**Exercise directions**: Nothing but the text should be carried over: reproduce all the data exactly and leave out every image.

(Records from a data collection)
---

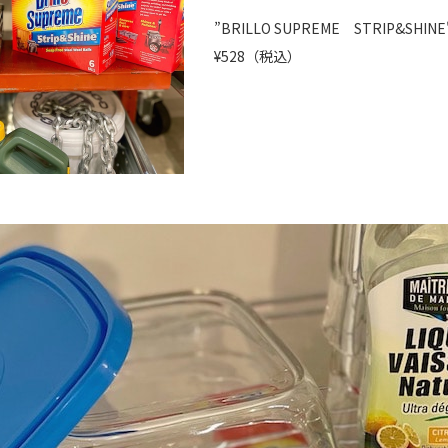
”BRILLO SUPREME STRIP&SHINE
¥528（税込）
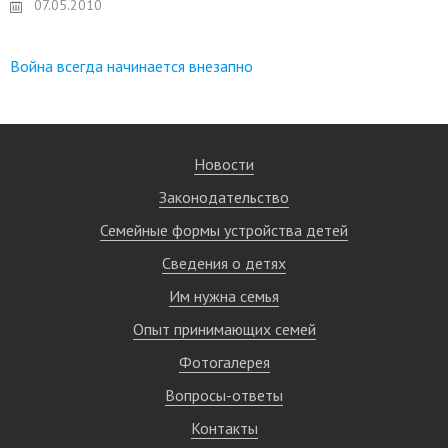
07.05.2010
Война всегда начинается внезапно
Новости
Законодательство
Семейные формы устройства детей
Сведения о детях
Им нужна семья
Опыт принимающих семей
Фотогалерея
Вопросы-ответы
Контакты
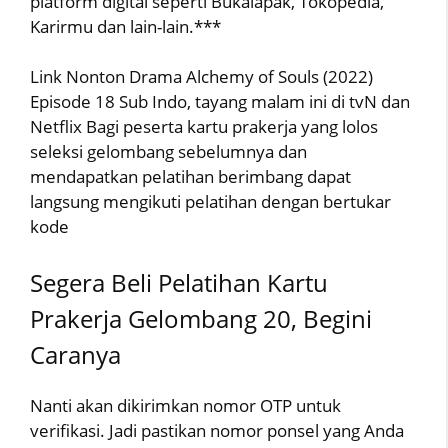
platform digital seperti Bukalapak, Tokopedia,
Karirmu dan lain-lain.***
Link Nonton Drama Alchemy of Souls (2022)
Episode 18 Sub Indo, tayang malam ini di tvN dan
Netflix Bagi peserta kartu prakerja yang lolos
seleksi gelombang sebelumnya dan
mendapatkan pelatihan berimbang dapat
langsung mengikuti pelatihan dengan bertukar
kode
Segera Beli Pelatihan Kartu
Prakerja Gelombang 20, Begini
Caranya
Nanti akan dikirimkan nomor OTP untuk
verifikasi. Jadi pastikan nomor ponsel yang Anda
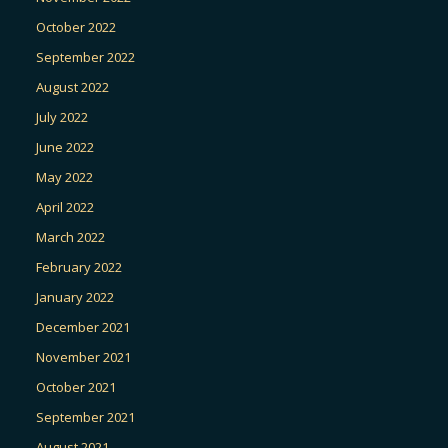
October 2022
September 2022
August 2022
July 2022
June 2022
May 2022
April 2022
March 2022
February 2022
January 2022
December 2021
November 2021
October 2021
September 2021
August 2021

---

**Task response**:
”BRILLO SUPREME STRIP&SHINE
¥528（税込）
07.05.2010
Война всегда начинается внезапно
Новости
Законодательство
Семейные формы устройства детей
Сведения о детях
Им нужна семья
Опыт принимающих семей
Фотогалерея
Вопросы-ответы
Контакты
platform digital seperti Bukalapak, Tokopedia,
Karirmu dan lain-lain.***
Link Nonton Drama Alchemy of Souls (2022)
Episode 18 Sub Indo, tayang malam ini di tvN dan
Netflix Bagi peserta kartu prakerja yang lolos
seleksi gelombang sebelumnya dan
mendapatkan pelatihan berimbang dapat
langsung mengikuti pelatihan dengan bertukar
kode
Segera Beli Pelatihan Kartu
Prakerja Gelombang 20, Begini
Caranya
Nanti akan dikirimkan nomor OTP untuk
verifikasi. Jadi pastikan nomor ponsel yang Anda
October 2022
September 2022
August 2022
July 2022
June 2022
May 2022
April 2022
March 2022
February 2022
January 2022
December 2021
November 2021
October 2021
September 2021
August 2021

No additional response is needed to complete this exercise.